Una vez hubo comido, cerró la tapa de su tarro para el café y se dirigió a la puerta, cogiendo su bolso por el camino. Eran las 7:51. Iba temprano. Ansiosa. Sabía a quién quería ver. En el vestíbulo, abrió el correo, lo cerró y lo abrió. El buzón estaba vacío en ambas ocasiones. Al salir a la calle, la recibió una gris llovizna. La cálida primavera que se había desarrollado parecía estar de vacaciones y Lisa sacó rápidamente el paraguas compacto que siempre llevaba en el bolso. Lo abrió y salió a la calle, con los ojos puestos en la resbaladiza acera mientras se dirigía al trabajo.
Su caminata habitual de seis minutos duró cinco y medio, el tiempo húmedo aceleró su paso y la instó a volver a entrar. Puede que también quisiera ver a cierta pelinegra lo antes posible.
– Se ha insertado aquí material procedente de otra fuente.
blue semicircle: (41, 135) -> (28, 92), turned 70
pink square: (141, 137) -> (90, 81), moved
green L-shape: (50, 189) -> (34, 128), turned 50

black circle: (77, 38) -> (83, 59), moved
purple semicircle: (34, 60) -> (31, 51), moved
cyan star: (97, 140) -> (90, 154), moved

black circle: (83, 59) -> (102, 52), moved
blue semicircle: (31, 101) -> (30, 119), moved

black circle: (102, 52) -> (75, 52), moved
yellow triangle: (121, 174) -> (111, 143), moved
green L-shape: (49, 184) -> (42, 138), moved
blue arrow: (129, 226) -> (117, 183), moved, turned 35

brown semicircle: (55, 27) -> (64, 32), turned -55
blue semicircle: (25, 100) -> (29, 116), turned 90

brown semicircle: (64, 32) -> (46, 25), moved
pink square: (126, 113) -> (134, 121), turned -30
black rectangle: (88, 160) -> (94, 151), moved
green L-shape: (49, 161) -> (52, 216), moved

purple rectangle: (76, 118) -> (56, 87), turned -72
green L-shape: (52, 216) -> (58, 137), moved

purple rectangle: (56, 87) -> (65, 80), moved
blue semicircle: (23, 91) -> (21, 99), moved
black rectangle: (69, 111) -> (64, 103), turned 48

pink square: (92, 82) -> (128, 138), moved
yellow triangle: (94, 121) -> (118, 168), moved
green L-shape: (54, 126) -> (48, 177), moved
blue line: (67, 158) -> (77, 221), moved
Antes de entrar en el edificio, Lisa echó un vistazo superficial a la calle. Automóviles aparcados, los habituales transeúntes caminando arriba y abajo, una madre regañando a su hijo que parecía haber saltado a un charco y había salpicado con agua mugrienta sus blancos pantalones. Mala elección de atuendo, en opinión de Lisa, sobre todo si pones a un niño de cuatro años unas botas de agua. Era buscarse problemas.